Proxy Adviser ISS Recommends Defying BP Board Over "Unprecedented" Plan to Retire Climate Reporting Standards
Proxy adviser ISS urges BP shareholders to vote against board plans to retire climate disclosures as new CEO Meg O’Neill pivots back to oil.
By: AXL Media
Published: Apr 5, 2026, 11:15 AM EDT
Source: Information for this report was sourced from Reuters

The Rare Confrontation Between ISS and BP Leadership
In a significant challenge to corporate governance, the influential proxy adviser Institutional Shareholder Services (ISS) has recommended that shareholders vote against the BP board’s attempt to revoke long-standing climate reporting resolutions. It is highly unusual for major advisory groups like ISS to oppose a board’s formal recommendations, particularly on issues of environmental transparency. The firm described BP’s plan to "retire" these disclosures as an unprecedented move within the British corporate landscape. This friction coincides with the first week of Meg O’Neill’s tenure as CEO, the fourth person to lead the firm since 2023, as she oversees a definitive strategic shift back toward oil and gas production.

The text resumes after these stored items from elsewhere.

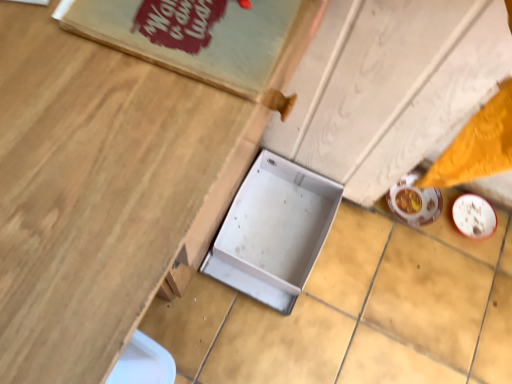 Question: From a real-world perspective, is metallic silver box at center beneath metallic silver tray at center?

Choices:
 (A) no
 (B) yes

Answer: (B)

Question: Is metallic silver box at center further to camera compared to metallic silver tray at center?

Choices:
 (A) yes
 (B) no

Answer: (A)

Question: Is metallic silver box at center closer to camera compared to metallic silver tray at center?

Choices:
 (A) yes
 (B) no

Answer: (B)

Question: Does metallic silver box at center have a greater height compared to metallic silver tray at center?

Choices:
 (A) no
 (B) yes

Answer: (A)

Question: Is metallic silver box at center placed right next to metallic silver tray at center?

Choices:
 (A) no
 (B) yes

Answer: (A)

Question: Could you tell me if metallic silver box at center is turned towards metallic silver tray at center?

Choices:
 (A) no
 (B) yes

Answer: (A)

Question: From a real-world perspective, is metallic silver tray at center on top of metallic silver box at center?

Choices:
 (A) yes
 (B) no

Answer: (A)

Question: Is metallic silver tray at center positioned beyond the bounds of metallic silver box at center?

Choices:
 (A) no
 (B) yes

Answer: (B)

Question: From the image's perspective, is metallic silver tray at center on metallic silver box at center?

Choices:
 (A) no
 (B) yes

Answer: (B)

Question: Are metallic silver tray at center and metallic silver box at center far apart?

Choices:
 (A) no
 (B) yes

Answer: (A)

Question: From the image's perspective, is metallic silver tray at center below metallic silver box at center?

Choices:
 (A) no
 (B) yes

Answer: (A)

Question: Considering the relative sizes of metallic silver tray at center and metallic silver box at center in the image provided, is metallic silver tray at center bigger than metallic silver box at center?

Choices:
 (A) yes
 (B) no

Answer: (A)

Question: In terms of size, does metallic silver box at center appear bigger or smaller than metallic silver tray at center?

Choices:
 (A) big
 (B) small

Answer: (B) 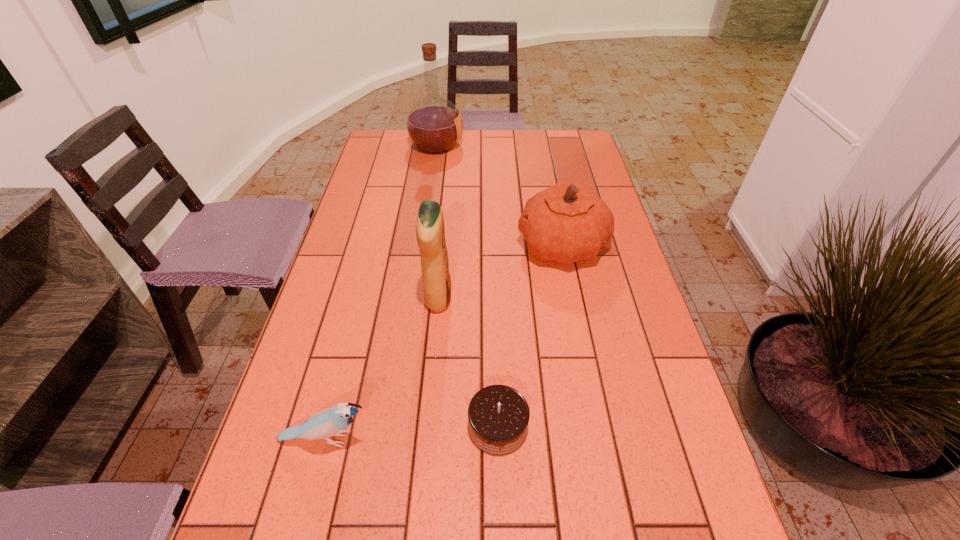 In order to click on object situated at the far left corner in this screenshot , I will do `click(434, 124)`.

Identify the location of free space at the far edge of the desktop. (535, 140).

Where is `free spot at the right edge of the desktop`? free spot at the right edge of the desktop is located at coordinates (651, 372).

The image size is (960, 540). Identify the location of free space at the far left corner of the desktop. point(404,160).

Where is `vacant area at the far right corner`? vacant area at the far right corner is located at coordinates (554, 145).

The image size is (960, 540). Identify the location of free spot between the second farthest object and the second tallest object. (500, 272).

At what (x,y) coordinates should I click in order to perform the action: click on unoccupied area between the bird and the liquor. Please return your answer as a coordinate pair (x, y). Image resolution: width=960 pixels, height=540 pixels. Looking at the image, I should click on (381, 292).

Locate an element on the screen. The width and height of the screenshot is (960, 540). free space that is in between the chocolate cake and the fourth tallest object is located at coordinates [412, 433].

What are the coordinates of `vacant space in between the fourth shortest object and the fourth tallest object` in the screenshot? It's located at (382, 369).

Locate an element on the screen. This screenshot has width=960, height=540. free space between the second object from right to left and the tallest object is located at coordinates (468, 286). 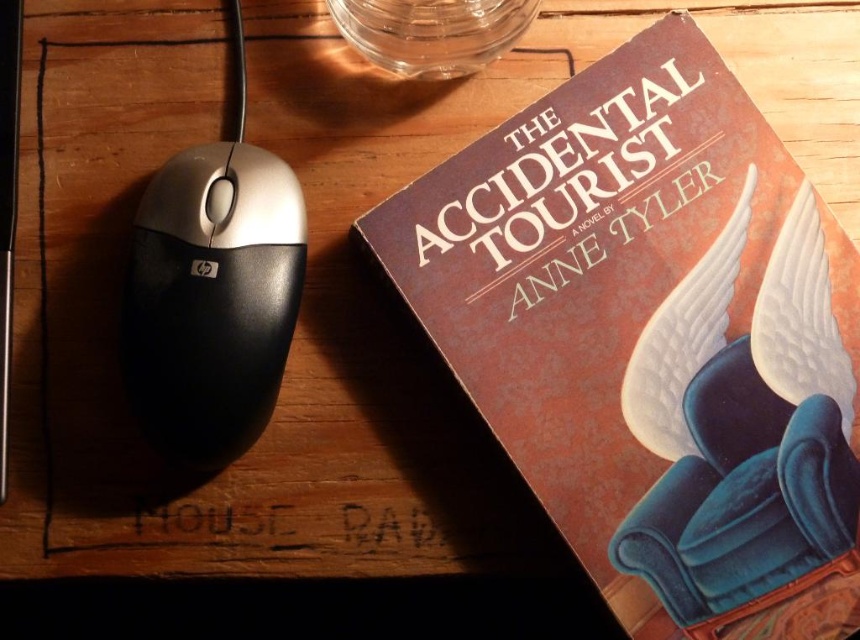 Question: Which of these objects is positioned closest to the blue velvet armchair at upper right?

Choices:
 (A) transparent glass bowl at upper center
 (B) matte brown paper at upper right

Answer: (B)

Question: Which point is farther from the camera taking this photo?

Choices:
 (A) (268, 360)
 (B) (602, 410)

Answer: (B)

Question: Where is blue velvet armchair at upper right located in relation to transparent glass bowl at upper center in the image?

Choices:
 (A) below
 (B) above

Answer: (A)

Question: Is black plastic mouse at left behind transparent glass bowl at upper center?

Choices:
 (A) no
 (B) yes

Answer: (A)

Question: Does matte brown paper at upper right have a larger size compared to transparent glass bowl at upper center?

Choices:
 (A) no
 (B) yes

Answer: (B)

Question: Which point is closer to the camera?

Choices:
 (A) matte brown paper at upper right
 (B) black plastic mouse at left
 (C) transparent glass bowl at upper center
 (D) blue velvet armchair at upper right

Answer: (B) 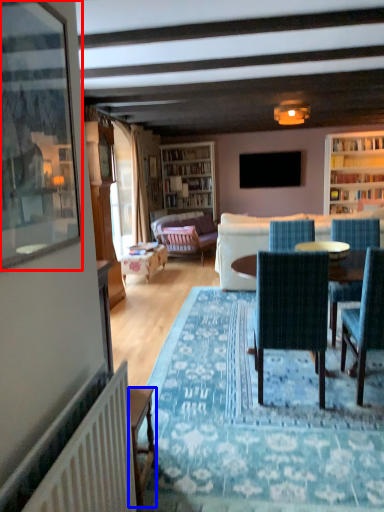 Question: Which object is closer to the camera taking this photo, picture frame (highlighted by a red box) or desk (highlighted by a blue box)?

Choices:
 (A) picture frame
 (B) desk

Answer: (A) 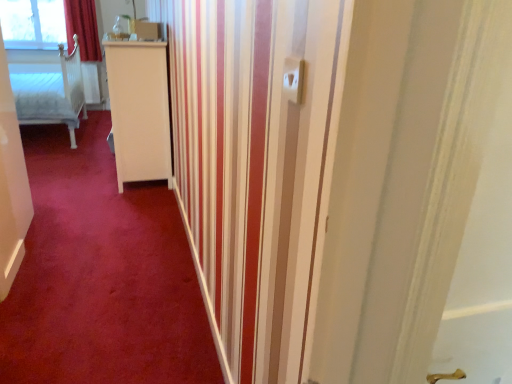 The width and height of the screenshot is (512, 384). Describe the element at coordinates (293, 79) in the screenshot. I see `white plastic electric outlet at upper center` at that location.

Describe the element at coordinates (50, 91) in the screenshot. This screenshot has height=384, width=512. I see `white wooden bed at left` at that location.

Where is `transparent glass window at upper left`? This screenshot has width=512, height=384. transparent glass window at upper left is located at coordinates (33, 24).

Are red carpet at center and red velvet curtain at upper left far apart?

Yes, red carpet at center is far from red velvet curtain at upper left.

Considering the sizes of objects red carpet at center and red velvet curtain at upper left in the image provided, who is shorter, red carpet at center or red velvet curtain at upper left?

red carpet at center.

Is red carpet at center situated inside red velvet curtain at upper left or outside?

red carpet at center lies outside red velvet curtain at upper left.

In terms of height, does white plastic electric outlet at upper center look taller or shorter compared to red carpet at center?

white plastic electric outlet at upper center is taller than red carpet at center.

Consider the image. Considering the relative positions of white plastic electric outlet at upper center and red carpet at center in the image provided, is white plastic electric outlet at upper center in front of red carpet at center?

Yes, it is in front of red carpet at center.

Which of these two, white plastic electric outlet at upper center or red carpet at center, is thinner?

Thinner between the two is white plastic electric outlet at upper center.

From the image's perspective, which is above, white plastic electric outlet at upper center or transparent glass window at upper left?

From the image's view, transparent glass window at upper left is above.

Does white plastic electric outlet at upper center turn towards transparent glass window at upper left?

No, white plastic electric outlet at upper center is not turned towards transparent glass window at upper left.

Does point (286, 70) come in front of point (50, 46)?

Yes, it is in front of point (50, 46).

From a real-world perspective, which object rests below the other?

transparent glass window at upper left, from a real-world perspective.

Which point is more distant from viewer, (7, 24) or (110, 337)?

Positioned behind is point (7, 24).

From the image's perspective, which one is positioned higher, transparent glass window at upper left or red carpet at center?

From the image's view, transparent glass window at upper left is above.

How far apart are transparent glass window at upper left and red carpet at center?

They are 10.77 feet apart.

From a real-world perspective, which is physically below, transparent glass window at upper left or red carpet at center?

red carpet at center, from a real-world perspective.

Considering their positions, is red carpet at center located in front of or behind white plastic electric outlet at upper center?

red carpet at center is behind white plastic electric outlet at upper center.

Is the surface of red carpet at center in direct contact with white plastic electric outlet at upper center?

No.

How many degrees apart are the facing directions of red carpet at center and white plastic electric outlet at upper center?

The angular difference between red carpet at center and white plastic electric outlet at upper center is 90.7 degrees.

How much distance is there between red carpet at center and white plastic electric outlet at upper center?

7.47 feet.

Does point (26, 24) appear closer or farther from the camera than point (94, 35)?

Point (26, 24) is positioned closer to the camera compared to point (94, 35).

Is transparent glass window at upper left looking in the opposite direction of red velvet curtain at upper left?

transparent glass window at upper left does not have its back to red velvet curtain at upper left.

Considering the sizes of transparent glass window at upper left and red velvet curtain at upper left in the image, is transparent glass window at upper left taller or shorter than red velvet curtain at upper left?

transparent glass window at upper left is shorter than red velvet curtain at upper left.

Is transparent glass window at upper left further to the viewer compared to red velvet curtain at upper left?

Yes, transparent glass window at upper left is further from the viewer.

Does red carpet at center lie in front of white wooden bed at left?

Yes, the depth of red carpet at center is less than that of white wooden bed at left.

Considering the relative positions of red carpet at center and white wooden bed at left in the image provided, is red carpet at center to the right of white wooden bed at left from the viewer's perspective?

Yes.

What's the angular difference between red carpet at center and white wooden bed at left's facing directions?

89.4 degrees.

Considering the relative sizes of red carpet at center and white wooden bed at left in the image provided, is red carpet at center taller than white wooden bed at left?

No.

In order to click on plain below the red velvet curtain at upper left (from the image's perspective) in this screenshot , I will do `click(101, 275)`.

The image size is (512, 384). I want to click on electric outlet in front of the red carpet at center, so click(x=293, y=79).

Looking at the image, which one is located closer to white wooden bed at left, red velvet curtain at upper left or white plastic electric outlet at upper center?

red velvet curtain at upper left is closer to white wooden bed at left.

Based on the photo, looking at the image, which one is located closer to white wooden bed at left, red carpet at center or red velvet curtain at upper left?

Based on the image, red velvet curtain at upper left appears to be nearer to white wooden bed at left.

Estimate the real-world distances between objects in this image. Which object is closer to red velvet curtain at upper left, white wooden bed at left or transparent glass window at upper left?

The object closer to red velvet curtain at upper left is transparent glass window at upper left.

When comparing their distances from white plastic electric outlet at upper center, does transparent glass window at upper left or red velvet curtain at upper left seem closer?

red velvet curtain at upper left is closer to white plastic electric outlet at upper center.

Considering their positions, is red carpet at center positioned further to white plastic electric outlet at upper center than red velvet curtain at upper left?

red velvet curtain at upper left.

Based on their spatial positions, is transparent glass window at upper left or red carpet at center further from white plastic electric outlet at upper center?

transparent glass window at upper left lies further to white plastic electric outlet at upper center than the other object.

Considering their positions, is white wooden bed at left positioned closer to transparent glass window at upper left than white plastic electric outlet at upper center?

white wooden bed at left is positioned closer to the anchor transparent glass window at upper left.

Which object lies further to the anchor point red carpet at center, transparent glass window at upper left or white plastic electric outlet at upper center?

transparent glass window at upper left is positioned further to the anchor red carpet at center.

You are a GUI agent. You are given a task and a screenshot of the screen. Output one action in this format:
    pyautogui.click(x=<x>, y=<y>)
    Task: Click on the furniture between white plastic electric outlet at upper center and red velvet curtain at upper left in the front-back direction
    The width and height of the screenshot is (512, 384).
    Given the screenshot: What is the action you would take?
    pyautogui.click(x=50, y=91)

Where is `curtain between white wooden bed at left and transparent glass window at upper left in the front-back direction`? curtain between white wooden bed at left and transparent glass window at upper left in the front-back direction is located at coordinates (83, 29).

I want to click on curtain between red carpet at center and transparent glass window at upper left in the front-back direction, so click(x=83, y=29).

Identify the location of curtain between white plastic electric outlet at upper center and transparent glass window at upper left in the front-back direction. (83, 29). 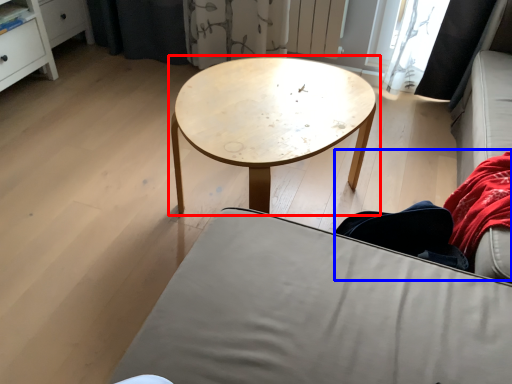 Question: Which point is closer to the camera, coffee table (highlighted by a red box) or couple (highlighted by a blue box)?

Choices:
 (A) coffee table
 (B) couple

Answer: (B) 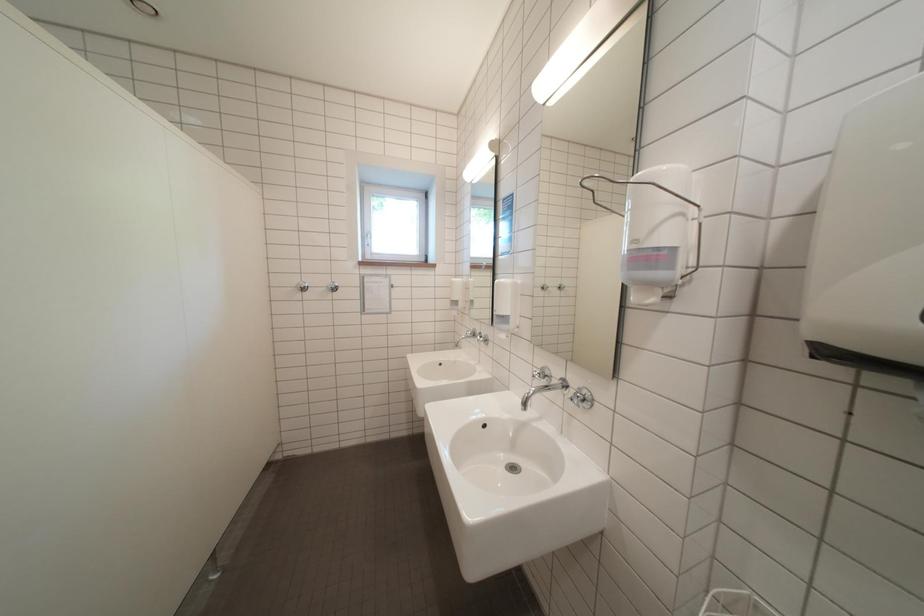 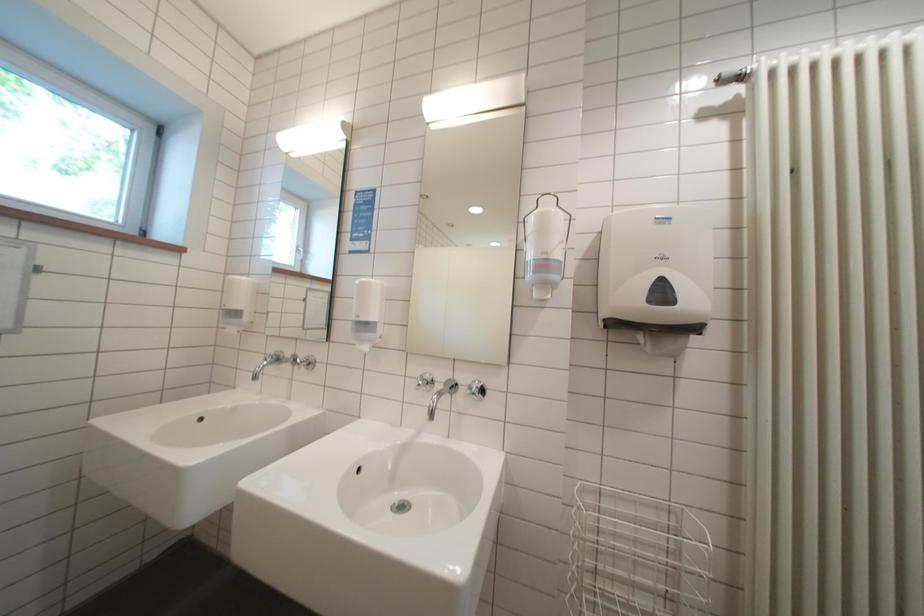 Question: How did the camera likely rotate?

Choices:
 (A) Left
 (B) Right
 (C) Up
 (D) Down

Answer: (B) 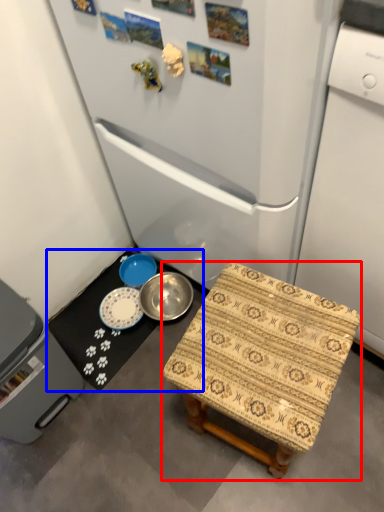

A Pivot Away from Low-Carbon Commitments
The specific resolutions in question date back to 2015 and 2019, when they were passed with nearly 100% shareholder support to ensure company-specific transparency regarding climate impact. BP’s board now seeks to retire these commitments at the upcoming April 23 meeting, arguing that they have been superseded by newer, standardized international reporting frameworks. However, ISS countered this logic, stating that the board has not provided a sufficiently compelling case to justify the removal of the specialized disclosures. The move is widely seen as part of BP’s broader effort to simplify its operations and prioritize high-value fossil fuel projects over its previous, ill-fated expansion into renewable energy.
Contention Over Virtual-Only Shareholder Participation
Beyond climate reporting, ISS has also urged shareholders to reject a proposal that would allow BP to transition to virtual-only annual general meetings (AGMs). The board has defended the measure as a way to increase cost-effective participation and flexibility for its global investor base. Conversely, critics and advisory groups view the move, combined with the revocation of climate reporting and the exclusion of certain activist proposals, as a troubling signal regarding the company’s stance on direct shareholder engagement. ISS suggested that these collective actions could be interpreted as an attempt to limit the influence and visibility of dissenting investor voices.